Suite à la fusion des hôpitaux, il y a eu une période au cours laquelle les postes de gestion ont diminué. Mais maintenant, avec les départs massifs à la retraite, il faut combler un nombre de plus en plus élevé de postes de gestion.

La demande est actuellement si élevée qu’il est impossible que chacun devienne chef ou superviseur.

La clé : l’expérience

Les travailleurs de laboratoire qui grimpent les échelons ont parfois un avantage pour ce qui est de leurs bagages scolaires; habituellement, ils ont suffisamment d’expérience clinique pour afficher des compétences techniques et en communication supérieures à la moyenne. Dans tous les laboratoires, sauf ceux des grandes villes, l’expérience est généralement plus importante qu’un diplôme supérieur.

Pour progresser dans un laboratoire, il est essentiel d’avoir un mentor, idéalement le patron avec lequel vous travaillez chaque jour. Et il est tout aussi important d’avoir un mentor une fois qu’on décroche un poste de supervision. Dans ce type de poste, on obtient une grande partie de l’expérience acquise en observant son supérieur et en apprenant de ce dernier.

Malgré tout, les études sont utiles, surtout si le titre convoité est celui de « chef » et non pas de « superviseur ». Mais il n’est pas facile d’obtenir de la formation officielle poussée.

Faible soutien pour les études

Il est vraiment dommage que dans le milieu hospitalier actuel, l’enseignement continu reçoive peu de financement. Même si d’excellents séminaires de qualité sont offerts dans le domaine médical, la plupart des travailleurs de laboratoire devraient payer de leur poche pour y assister et ils n’ont souvent pas les moyens.

C’est pourquoi les candidats qui postulent un emploi auprès d’un employeur devraient se renseigner sur l’existence d’une aide financière pour les frais de scolarité et chercher à savoir si le laboratoire est suffisamment souple pour planifier les quarts de travail en fonction des études.

Nouvelles tâches, nouveaux éléments de stress

Les tâches du chef principal n’ont pas grand-chose à voir avec les activités fastidieuses du technicien de laboratoire ou du technologue. Entre autres choses, le chef principal évalue souvent les achats de nouveau matériel, s’assure du respect de la conformité, dirige les épreuves de vérification des compétences et supervise les réunions du personnel.

Le facteur de stress important avec ce travail, c’est qu’il faut apprendre à jongler avec plusieurs activités et gérer plusieurs dossiers en même temps. En raison de la diversité élevée des responsabilités, il est facile de faire des erreurs et d’oublier quelque chose.

Tous les postes de supervision et de gestion demandent des aptitudes en relations humaines, un sens de l’organisation et des connaissances techniques approfondies.

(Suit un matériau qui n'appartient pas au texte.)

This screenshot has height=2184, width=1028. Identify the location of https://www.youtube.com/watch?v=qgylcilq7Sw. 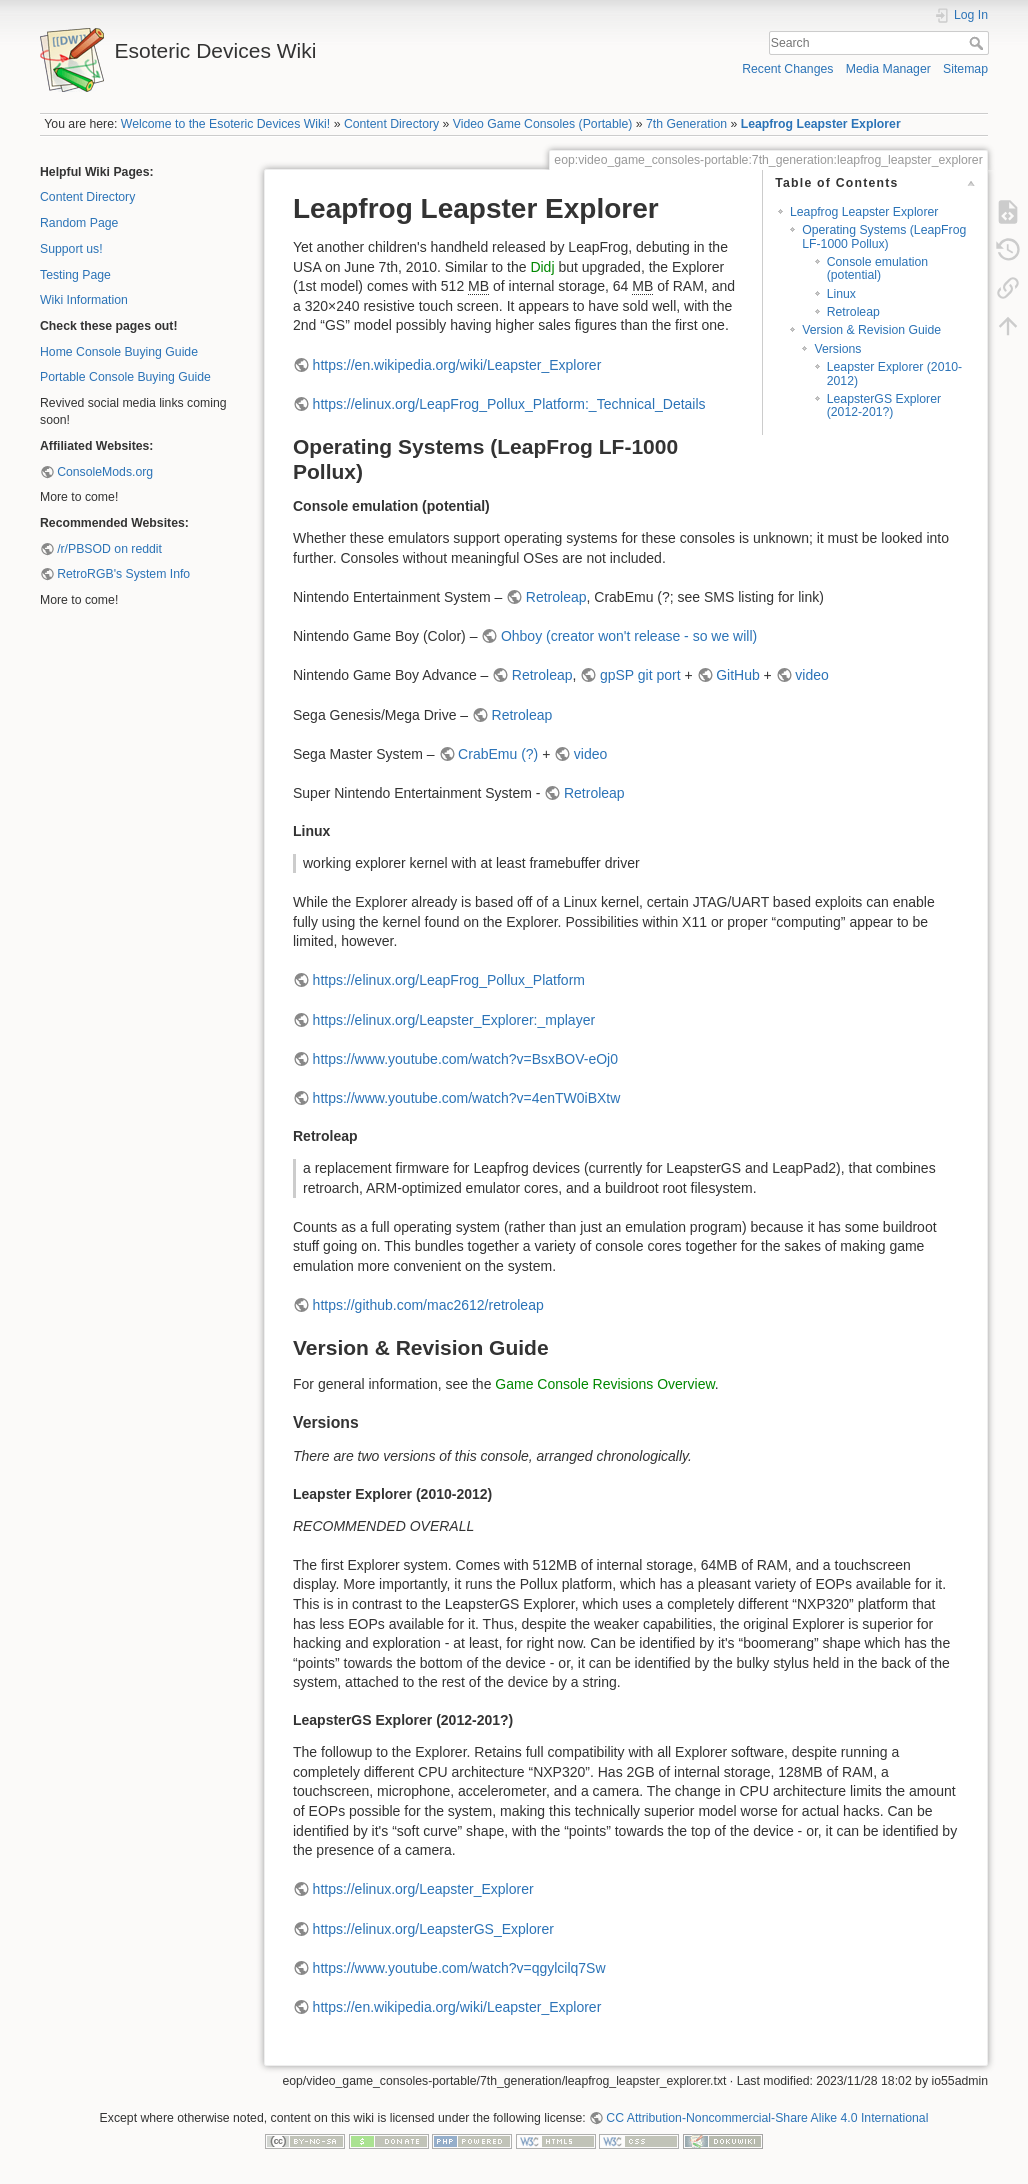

Ceux qui occupent des postes de gestion plus élevés doivent également connaître certains rudiments de la finance, de la gestion des ressources humaines et afficher d’autres compétences plus poussées en administration.

Visez une bonne augmentation de salaire

Les superviseurs de laboratoire, en particulier les chefs, peuvent gagner considérablement plus que les techniciens et les technologues.

Au pays, les techniciens de laboratoires médicaux gagnent un salaire annuel moyen d’environ 37 000 $, tandis que les technologues médicaux, qui font souvent de la gestion en supervisant les techniciens, gagnent en moyenne quelque 44 000 $, selon Emploi-Avenir, de Service Canada.

Par contraste, un superviseur d’échelon supérieur, gagne environ 75 000 $. Dans les principaux hôpitaux hospitaliers des grands villes, les salaires des chefs dirigeant plusieurs laboratoires peuvent atteindre dans les six chiffres.

Mais les activités de supervision ne surclassent pas toujours les compétences techniques pour ce qui est du salaire. Bien qu’un superviseur d’échelon inférieur puisse s’attendre à gagner environ 55 000 $, un cytotechnologiste gagnera vraisemblablement près de 60 000 $.